MIDLAND—It was at 10:15 this morning when Dr. Gerald Jenkins, head of Research and Development at the Dow Chemical Corporation, turned abruptly and knocked a corked beaker full of an unnamed chemical substance off of his workstation and onto the floor, shatter the vial into thousands of pieces and exposing its contents to the world.
After surveying the damage, a shocked and bewildered Jenkins could only be heard to mutter a terse and ominous “…Oops.”
As word of the event and the substance itself spread through the facility, colleagues could only be heard to offer up deep worried gulps, long vacant stares into the distance, and glassy-eyed looks at family portraits.
“Jenkins, huh,” asked co-worker and fellow research chemist Dr. Ellen Dennet. “At 10:15 you say? And it’s 11 now? My, my, my. It wasn’t the blue liquid, was it?”

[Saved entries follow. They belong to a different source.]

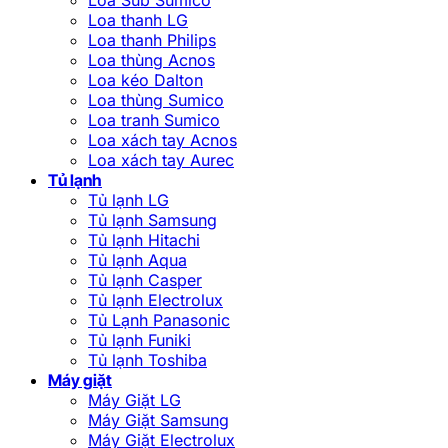
Loa thanh LG
Loa thanh Philips
Loa thùng Acnos
Loa kéo Dalton
Loa thùng Sumico
Loa tranh Sumico
Loa xách tay Acnos
Loa xách tay Aurec
Tủ lạnh
Tủ lạnh LG
Tủ lạnh Samsung
Tủ lạnh Hitachi
Tủ lạnh Aqua
Tủ lạnh Casper
Tủ lạnh Electrolux
Tủ Lạnh Panasonic
Tủ lạnh Funiki
Tủ lạnh Toshiba
Máy giặt
Máy Giặt LG
Máy Giặt Samsung
Máy Giặt Electrolux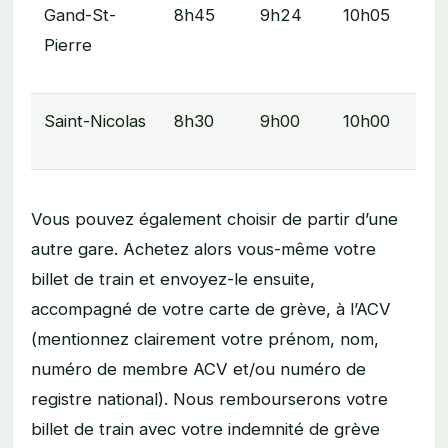
Gand-St-
8h45
9h24
10h05
Pierre
Saint-Nicolas
8h30
9h00
10h00
Vous pouvez également choisir de partir d’une
autre gare. Achetez alors vous-même votre
billet de train et envoyez-le ensuite,
accompagné de votre carte de grève, à l’ACV
(mentionnez clairement votre prénom, nom,
numéro de membre ACV et/ou numéro de
registre national). Nous rembourserons votre
billet de train avec votre indemnité de grève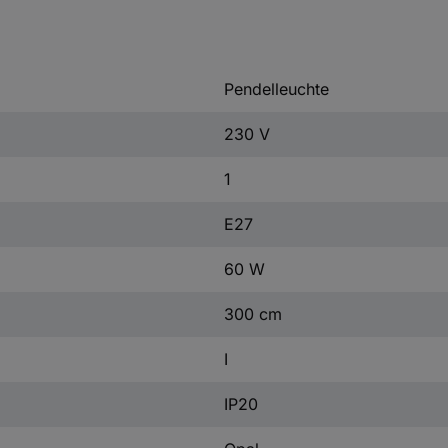
Pendelleuchte
230 V
1
E27
60 W
300 cm
I
IP20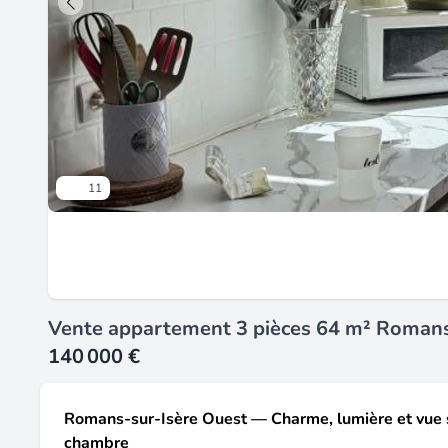
11
Vente appartement 3 pièces 64 m² Romans
140 000 €
Romans-sur-Isère Ouest — Charme, lumière et vue s
chambre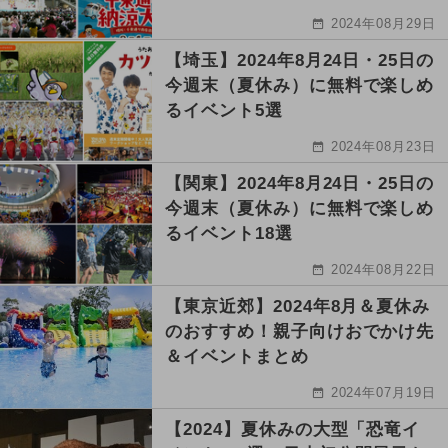
2024年08月29日
【埼玉】2024年8月24日・25日の
今週末（夏休み）に無料で楽しめ
るイベント5選
2024年08月23日
【関東】2024年8月24日・25日の
今週末（夏休み）に無料で楽しめ
るイベント18選
2024年08月22日
【東京近郊】2024年8月＆夏休み
のおすすめ！親子向けおでかけ先
＆イベントまとめ
2024年07月19日
【2024】夏休みの大型「恐竜イ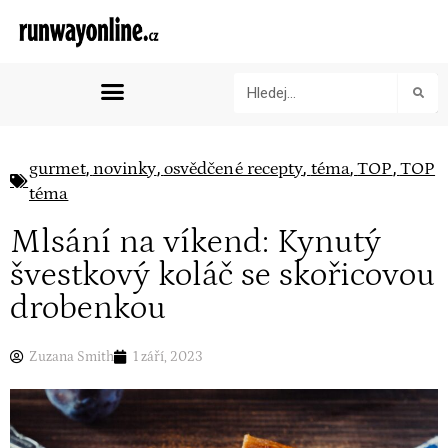
,
,
,
,
,
gurmet
novinky
osvědčené recepty
téma
TOP
TOP
téma
Mlsání na víkend: Kynutý
švestkový koláč se skořicovou
drobenkou
Zuzana Smith
1 září, 2023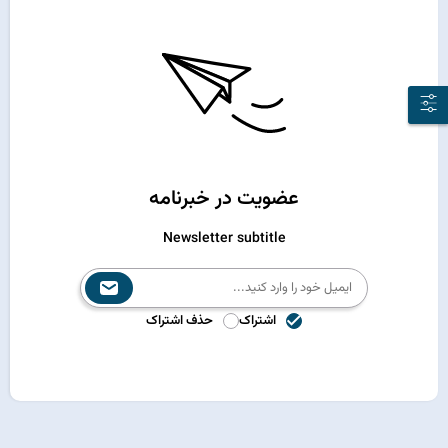
عضویت در خبرنامه
Newsletter subtitle
اشتراک
حذف اشتراک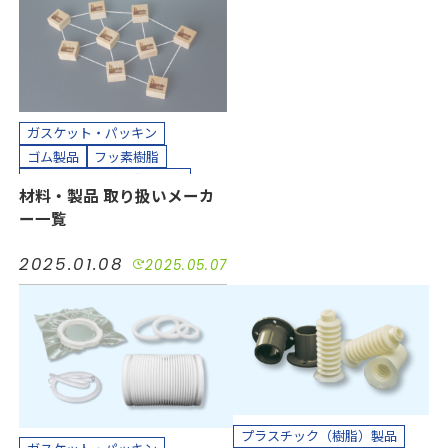
カッティングプロッター加工
カット加工
クリーンパック
クリーンルーム内加工
接着加工
貼り合わせ加工
ガスケット・パッキン
ゴム製品
フッ素樹脂
プラスチック（樹脂）製品
材料・製品 取り扱いメーカ
ホース、チューブ
ー一覧
不織布・フェルト製品
発泡製品
2025.01.08
2025.05.07
プラスチック（樹脂）製品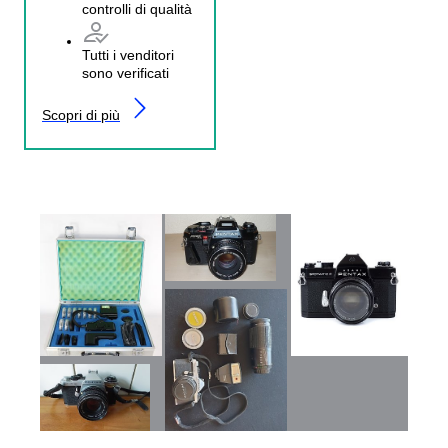
controlli di qualità
Tutti i venditori
sono verificati
Scopri di più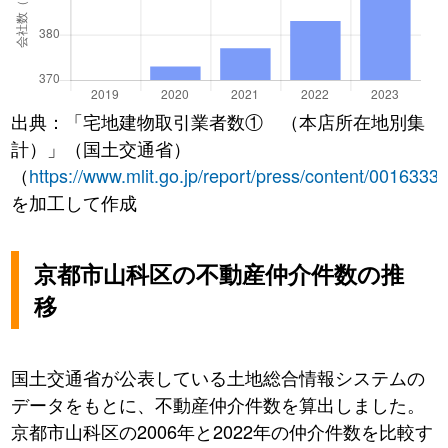
出典：「宅地建物取引業者数① （本店所在地別集
計）」（国土交通省）
（
https://www.mlit.go.jp/report/press/content/0016333
を加工して作成
京都市山科区の不動産仲介件数の推
移
国土交通省が公表している土地総合情報システムの
データをもとに、不動産仲介件数を算出しました。
京都市山科区の2006年と2022年の仲介件数を比較す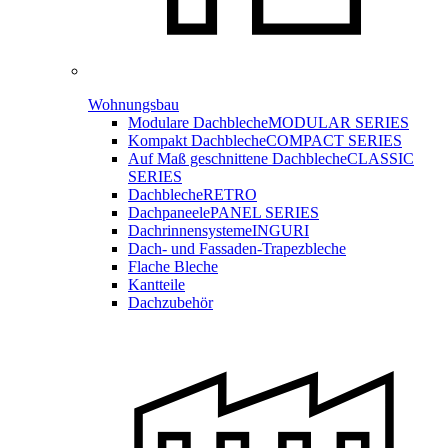
Wohnungsbau
Modulare Dachbleche
MODULAR SERIES
Kompakt Dachbleche
COMPACT SERIES
Auf Maß geschnittene Dachbleche
CLASSIC
SERIES
Dachbleche
RETRO
Dachpaneele
PANEL SERIES
Dachrinnensysteme
INGURI
Dach- und Fassaden-
Trapezbleche
Flache Bleche
Kantteile
Dachzubehör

After being informed that it was, if fact, the blue liquid, Dennet could only use a nearby table to keep herself standing upright before gravely intoning “We never really had a chance then, did we?”
As reports spread that Jenkins had spilled the blue liquid, most seemed resigned to what would happen over the next few agonizing hours. Though some inside still held out hope that internal projections and tests on the liquid would prove to be too pessimistic, offering hope for those living, for now, on the continents closest to the heavily fortified research facility.
For his part, all Jenkins could do was nervously tug around his collar and say “Well…. that’s that. I bet I get blamed for this.”
As of press time, Dr. Jenkins isn’t even going to clean up the broken glass, reportedly stating “There’s no sense in doing things like that….. Not now, anyway.”